GNC-Pose: Geometry-Aware GNC-PnP for Accurate 6D Pose Estimation
Xiujin Liu
TL;DR
GNC-Pose introduces a fully learning-free monocular 6D pose estimation pipeline that leverages rendering-based initialization, geometry-aware correspondence weighting, and a GNC-driven PnP optimizer, followed by LM refinement. By voxelizing the CAD model and computing per-point geometry-consistency weights, the method robustly filters out outliers and ambiguous matches, enabling stable optimization under severe contamination. The approach achieves competitive accuracy on the YCB benchmark without any training data or category priors, outperforming traditional learning-free methods and approaching supervised methods. This framework offers a practical, interpretable alternative for robust 6D pose estimation in settings where training data is unavailable or impractical to obtain.
Abstract
We present GNC-Pose, a fully learning-free monocular 6D object pose estimation pipeline for textured objects that combines rendering-based initialization, geometry-aware correspondence weighting, and robust GNC optimization.

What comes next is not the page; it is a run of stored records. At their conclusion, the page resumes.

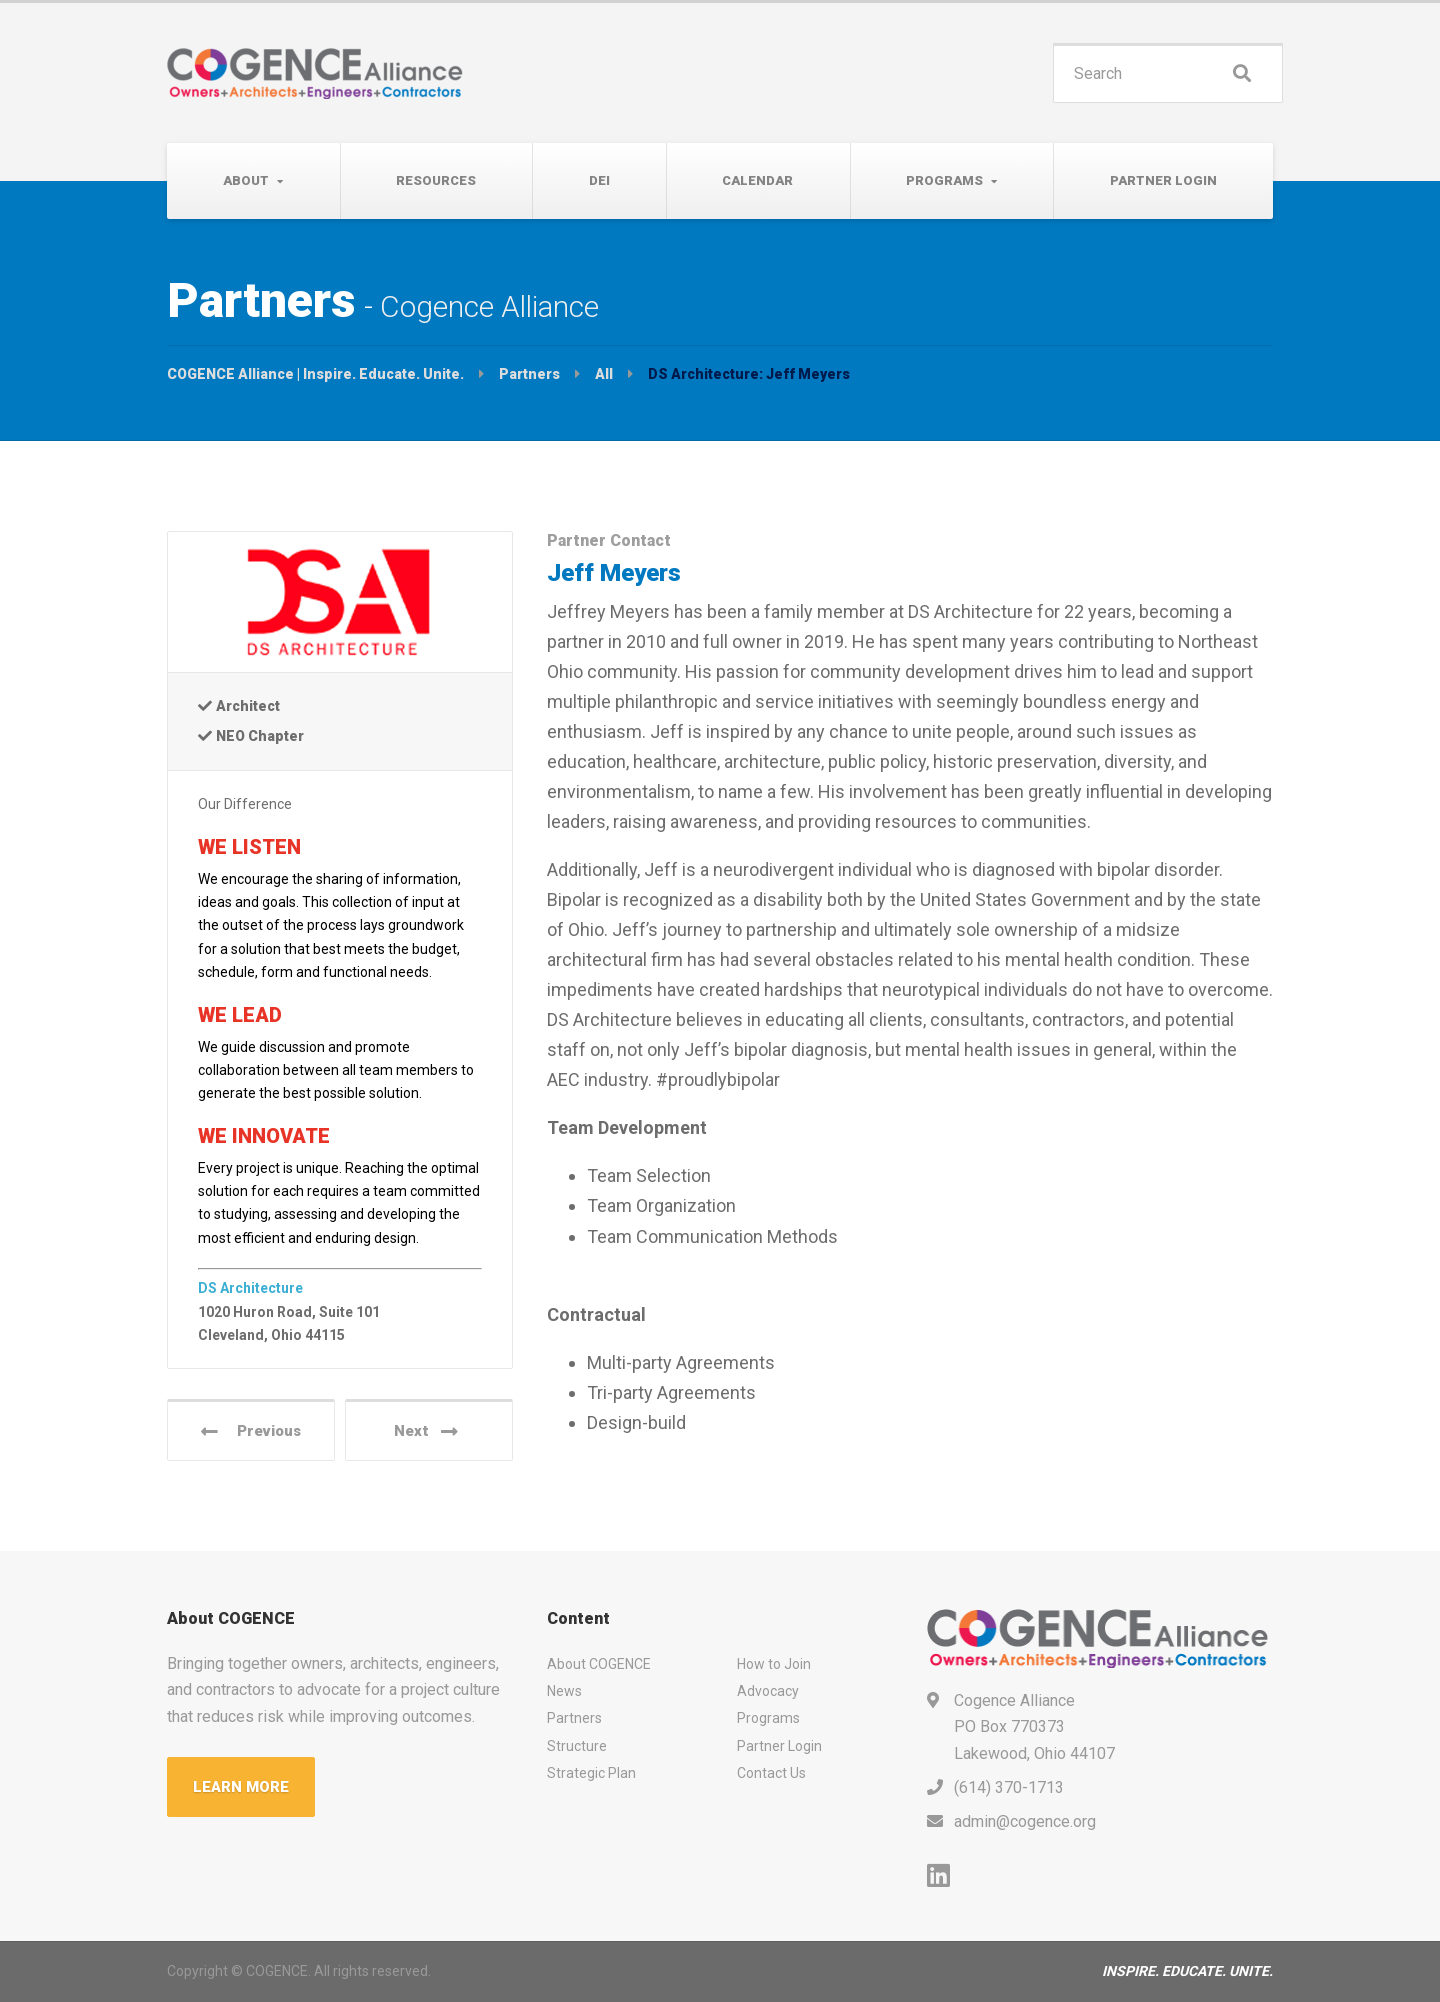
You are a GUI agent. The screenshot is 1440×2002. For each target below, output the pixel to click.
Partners (574, 1718)
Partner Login (1163, 180)
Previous (251, 1432)
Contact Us (771, 1773)
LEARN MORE (241, 1787)
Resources (436, 180)
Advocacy (768, 1691)
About (246, 180)
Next (426, 1432)
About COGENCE (599, 1664)
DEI (599, 180)
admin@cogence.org (1025, 1821)
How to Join (774, 1664)
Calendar (757, 180)
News (564, 1691)
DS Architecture (250, 1288)
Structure (577, 1746)
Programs (944, 180)
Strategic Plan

Starting from coarse 2D-3D correspondences obtained through feature matching and rendering-based alignment, our method builds upon the Graduated Non-Convexity (GNC) principle and introduces a geometry-aware, cluster-based weighting mechanism that assigns robust per point confidence based on the 3D structural consistency of the model. This geometric prior and weighting strategy significantly stabilizes the optimization under severe outlier contamination. A final LM refinement further improve accuracy. We tested GNC-Pose on The YCB Object and Model Set, despite requiring no learned features, training data, or category-specific priors, GNC-Pose achieves competitive accuracy compared with both learning-based and learning-free methods, and offers a simple, robust, and practical solution for learning-free 6D pose estimation.